Laupacis ve ark. (26), TKA cerrahisi sonrası sağlıkla ilişkili yaşam kalitesini inceledikleri çalışmalarında bireyleri cerrahi öncesi ve cerrahi sonrası 3.,6., 12. ve 24. aylarında değerlendirmişler ve sağlıkla ilgili tüm yaşam kalitesi ölçümlerinde ve ameliyattan sonra 6 DYT mesafesinde önemli bir iyileşme olduğunu belirtmişlerdir. İki yıl içinde, 6 DYT ortalama mesafeleri 247 m’den 408 m’ye yükselmiştir. Çalışmanın sonucu, kalça artroplastisi sonrası ortaya çıkan fiziksel işlev, sosyal etkileşimi ve sağlık durumlarındaki belirgin iyileşmeyi göstermektedir.

Bourne ve ark. (150), çimentolu ve çimentosuz TKA’lı bireylerin karşılaştırmalarını yaptıkları çalışmalarında, bireylerin yürüme mesafelerini 6 DYT kullanarak incelemişlerdir. Çalışmada, çimentolu veya çimentosuz TKA’lı bireylerin yürüme mesafelerinin cerrahi öncesine göre arttığı bulunmuştur. Cerrahi öncesi, çimentolu protezleri olan hastalar ortalama 227.1 m yürüyebilirken; çimentosuz protezleri olan hastalar 229 m yürüyebilmiştir. İki yıllık takip muayenesinde, çimentolu protezleri olan hastalar ortalama 392.0 m yürürlerken; çimentosuz protezleri olan hastalar 408.5 m yürümüşlerdir. Klinik olarak yürüme mesafelerinde fark görülse de iki grup arasında bir fark olmadığı belirtilmiştir.

Kalça OA’sı olan kişiler, ağrı ve işlev eksikliği nedeniyle fiziksel aktivite düzeyini sınırlayabilir. TKA cerrahisi, ağrıyı azaltır ve fonksiyonunu iyileştirir. Jeldi ve ark. (151), TKA cerrahisinin sonuç ölçütlerini inceledikleri çalışmalarında, 30 TKA’lı bireyin (67 ± 7 yıl) fiziksel aktivitesi seviyesini preoperatif, 3 ve 12 aylık postoperatif dönemde objektif olarak ölçmüşlerdir. Çalışmada fiziksel aktivite düzeyini aktifPAL3 monitörü kullanılarak 7 gün boyunca objektif olarak belirlemişlerdir. Bireylerin fonksiyonel seviyelerini belirlemek için HKS, OKS ve 6 DYT’yi kullanmışlardır. Cerrahi öncesi yürüme mesafesini 270 m, cerrahi sonrası 3. ay değerlendirmelerinde 374 m, cerrahi sonrası 1. yılda 399 m olarak bulmuşlardır. Cerrahi öncesinden cerrahi sonrası 1 yıla kadar yürüyüş mesafelerinde artış olduğunu ancak fiziksel aktivite düzeyinde değişiklik olmadığı sonucuna varmışlardır.

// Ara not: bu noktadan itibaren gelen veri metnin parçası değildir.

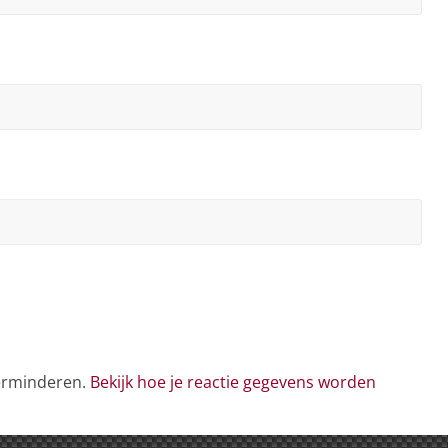
verminderen.
Bekijk hoe je reactie gegevens worden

Withers ve ark. (152), tek taraflı TKA cerrahisinden önce ve bir yıl sonrasına kadar olan zamanda hastalarda fiziksel aktivite düzeylerindeki değişikliği inceleyen sistematik derleme ve meta-analiz çalışmalarında, 6024 alıntıdan 17 çalışma dahil edilmiş ve bunlardan 9’u meta-analizle 8’i de nitel olarak analiz edilmiştir. Çalışmanın sonucunda ise cerrahi öncesi ve cerrahi sonrası 1 yıla kadar devam eden süreçte fiziksel aktivite düzeylerinde istatiksel olarak anlamlı bir fark bulunamamıştır. Bununla birlikte yazarlar; incelenen makalelerin kanıt düzeylerinin orta ve düşük olmasının sonuçlar açısından düşündürü olabileceğini belirtmişlerdir. Diğer bir sistematik derleme ve meta-analiz çalışmasında Vissers ve ark. (153), TKA cerrahisi sonrası fiziksel fonksiyonun iyileştirilmesi adlı çalışmalarında literatürdeki çalışmaları incelemişlerdir. İnceledikleri çalışmalarda fonksiyonel iyileşmeyi 6 DYT ile değerlendiren çalışmalara bakıldığında ameliyat öncesi dönemden ameliyattan 12 ay sonrasına kadar, hastaların kontrol grubundan daha düşük puan aldığı belirtilmiştir.

Çalışmamızda ise bireylerin 6 DYT mesafeleri ortalama 357.49 metre idi. Bu sonuçlara göre çalışmamız literatürdeki bazı çalışmalarla uyum gösterdi. Ancak literatürdeki bazı çalışmalara bakıldığında bireylerin cerrahi sonrası en erken 1, en fazla 3 yıl arası 6 DYT mesafeleri bakımından literatürden farkıydı. Ayrıca bireylerin yaş boy kilo gibi değişkenlere göre yürümesi gereken mesafeler hesaplandığında çalışmaya alınan bireylerin tamamı yürümesi gereken mesafenin altında kalmıştır. Bireyler teorik olarak hesaplanan yürümesi gereken mesafelerin sadece %68,08’ini yürümüşlerdir. Çalışmamızda TKA cerrahisinin geç dönem sonuçları incelenmesine rağmen değerlendirilen bireylerin tamamının yürümesi gereken mesafeden daha az yürümesi fonksiyonel performanslarının düşük olduğunu gösterdi. Bireylerin yürümesi gereken mesafenin altında kalmalarında düşme korkusu, cerrahiyi koruma amacıyla hareket etmekten çekinmeleri ve yapay eklem farkındalığı gibi parametrelerin etkili olduğunu düşünmekteyiz.